Movies
10/10/97
MOVIE REVIEW: Most Wanted
Wayans mostly goes through the motions
By MICHAEL JANUSONIS
Journal-Bulletin Arts Writer
*** (out of five)
Starring Keenen Ivory Wayans, Jon Voight, Jill Hennessy, Paul Sorvino, Robert Culp, Eric Roberts. A New Line Cinema release written by Wayans, directed by David Glenn Hogan. Rated R, contains violence, nudity, profanity. Running time: 97 minutes.
Keenen Ivory Wayans plays a death row escapee who gets caught in a tangled web of political intrigue when he's accused of killing the first lady in Most Wanted.
This is one of those "whom-can-you-trust?" movies, as Wayans's James Dunn tries to uncover the real assassins and their motives before he's caught by either the police, who think he did it, or by the real killers, who want him dead.
He's joined on the run by a doctor (Jill Hennessy of TV's Law and Order) whose videotape of the assassination proves Dunn's innocence. Naturally the real killers want the taped evidence, too, and lead Dunn and Dr. Constantini on a wild chase across Los Angeles.
Dunn makes some spectacular escapes -- an exploding house, a shootout in an eerie apartment building, a chase across the top of a bridge, a parachute dive off a skyscraper. One of the funniest has him pursued by about 100 people, who want the $10 million reward for his capture, across a freeway ramp which causes a demolition derby of mayhem.
Most Wanted doesn't want for action. And if the motive for the assassination seems a little threadbare under scrutiny, this is a film that keeps you guessing for long stretches. (Although I must confess to figuring out the identity of a CIA mole pretty quickly simply because of the actor who plays him.)

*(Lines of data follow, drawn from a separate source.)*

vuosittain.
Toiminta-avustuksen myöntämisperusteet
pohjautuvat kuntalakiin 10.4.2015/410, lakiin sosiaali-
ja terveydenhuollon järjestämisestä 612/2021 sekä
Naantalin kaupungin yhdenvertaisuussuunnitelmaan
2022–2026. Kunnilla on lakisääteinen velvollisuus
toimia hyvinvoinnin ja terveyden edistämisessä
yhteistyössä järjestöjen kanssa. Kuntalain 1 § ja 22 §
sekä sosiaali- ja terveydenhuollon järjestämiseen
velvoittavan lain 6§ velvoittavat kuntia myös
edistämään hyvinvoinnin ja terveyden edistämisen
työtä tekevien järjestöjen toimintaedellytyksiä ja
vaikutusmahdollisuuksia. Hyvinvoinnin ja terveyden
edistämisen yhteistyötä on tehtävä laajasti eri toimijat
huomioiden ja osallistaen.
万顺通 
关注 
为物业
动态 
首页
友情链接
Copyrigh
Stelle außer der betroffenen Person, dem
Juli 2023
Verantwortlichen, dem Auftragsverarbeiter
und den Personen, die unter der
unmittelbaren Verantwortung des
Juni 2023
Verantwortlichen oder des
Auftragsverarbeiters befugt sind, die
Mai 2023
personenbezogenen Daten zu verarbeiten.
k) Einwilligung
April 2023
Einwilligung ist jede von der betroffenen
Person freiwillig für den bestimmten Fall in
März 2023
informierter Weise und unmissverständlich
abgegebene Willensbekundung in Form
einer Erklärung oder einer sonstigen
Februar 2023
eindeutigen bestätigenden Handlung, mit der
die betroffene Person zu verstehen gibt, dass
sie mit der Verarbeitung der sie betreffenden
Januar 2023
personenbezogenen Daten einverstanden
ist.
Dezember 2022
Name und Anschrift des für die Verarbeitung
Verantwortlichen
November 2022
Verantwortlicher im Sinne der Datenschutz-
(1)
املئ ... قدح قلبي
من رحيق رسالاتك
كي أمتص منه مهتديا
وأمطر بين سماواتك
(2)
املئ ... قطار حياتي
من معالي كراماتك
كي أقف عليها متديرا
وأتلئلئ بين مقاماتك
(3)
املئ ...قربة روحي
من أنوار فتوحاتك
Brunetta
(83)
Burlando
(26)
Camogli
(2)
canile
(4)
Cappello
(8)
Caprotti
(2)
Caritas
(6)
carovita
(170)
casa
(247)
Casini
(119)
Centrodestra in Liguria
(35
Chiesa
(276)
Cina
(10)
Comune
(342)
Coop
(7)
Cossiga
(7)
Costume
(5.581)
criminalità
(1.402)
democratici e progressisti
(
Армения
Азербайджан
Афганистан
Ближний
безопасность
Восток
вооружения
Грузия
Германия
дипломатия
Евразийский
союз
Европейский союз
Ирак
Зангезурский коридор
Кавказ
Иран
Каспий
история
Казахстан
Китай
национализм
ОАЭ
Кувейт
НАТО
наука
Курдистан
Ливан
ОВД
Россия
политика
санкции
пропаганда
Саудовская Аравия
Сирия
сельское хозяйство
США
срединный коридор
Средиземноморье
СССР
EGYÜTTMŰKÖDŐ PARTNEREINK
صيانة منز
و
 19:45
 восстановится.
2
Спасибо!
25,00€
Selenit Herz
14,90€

What it lacks is a strong center in the surprisingly joyless Wayans. In Dunn's quest to find the killers, he turns up everywhere -- including the secret operations center of the real assassination squad. When he jumps off a skyscraper and then floats down via parachute while being chased in the sky by a helicopter, it's thrilling superhero stuff. But there's no spark of charisma from Wayans to bond his character as strongly with the audience as it should.
Frankly, there's not a lot of chemistry between him and Hennessy, either. She's terrified of him for long stretches at first, and by the time he finally gains her confidence, she all but disappears from the film. So too much of Most Wanted is merely going through the motions, exciting as some of those motions may be.
On the other hand, Jon Voight has enough emotion for two movies in another over-the-top performance. This is Voight's third wild and crazy guy this year -- following the wacky snake poacher of Anaconda and the blind man whose best friend is a dead dog in U-Turn. Here he's a rigid Army general who uses several aliases in a megalomaniacal plot to cover up an embarrassing Persian Gulf War incident that involves a big pharmaceutical house and the deaths of several soldiers. Voight's General Woodward, who even wears sunglasses in darkened rooms, is too much of a caricature.
Better is Paul Sorvino as the local CIA chief whose cautious mind slowly pieces the puzzle together. And when was the last time the CIA snoops were movie heroes? It may, in fact, be the most original thing about Most Wanted.